A tomato that packs a powerful one-two punch to deter thrips and counter the viruses they transmit has been developed by a Cornell University breeder, Martha Mutschler-Chu.
The work is reported by ScienceDaily here.
After successfully transferring resistance to thrips into new tomato lines and breeding out undesirable traits, Mutschler-Chu’s team added a second layer of protection: one or both of two natural genes known to resist the so-called TOSPO viruses, which include tomato spotted wilt virus.
If some thrips get through with the virus, the virus resistance will mop it up, she said.

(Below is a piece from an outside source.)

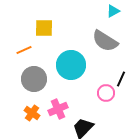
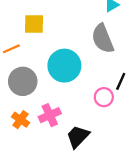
gray semicircle: (105, 41) -> (103, 39), turned 36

The Cornell thrips-resistant tomato lines, with and without the virus resistance genes, will be used by Mutschler-Chu and an interdisciplinary team of eight other scientists from seven other institutions nationwide as part of a new five-year, $3.75 million project to control thrips and TOSPO viruses in tomatoes.
The project is funded by the US Department of Agriculture’s Agriculture and Food Research Initiative and is led by entomologist Diane Ullman of the University of California, Davis, and plant pathologist John Sherwood of the University of Georgia.
The varieties will be tested in different regions and the feedback used to further refine Mutschler-Chu’s lines and create new, improved ones.
She wants to find the best package for insect and virus control, sharing her discoveries with seed companies so they can transfer the traits into their varieties.
“It brings us closer and closer to something that can be used commercially to essentially eliminate the need for pesticides in many growing regions,” Mutschler-Chu said.
The project rests on a foundation that was built over 20 years, supported by college-level funding and federal HATCH grants. During that time, new tools of molecular biology were developed, from PCR-based markers and SNP markers to the sequencing of the tomato genome. Using the new methods, it took Mutschler-Chu 10 years to develop the first tomato line with enough acylsugar, then four years to create a better series of 30 lines.
She said the impact could be far-reaching, benefiting not only the US agricultural economy but also the developing world, where tomatoes are among the most popular vegetable cash crops, especially for small subsistence farmers who don’t have the resources to buy pesticides or misuse them.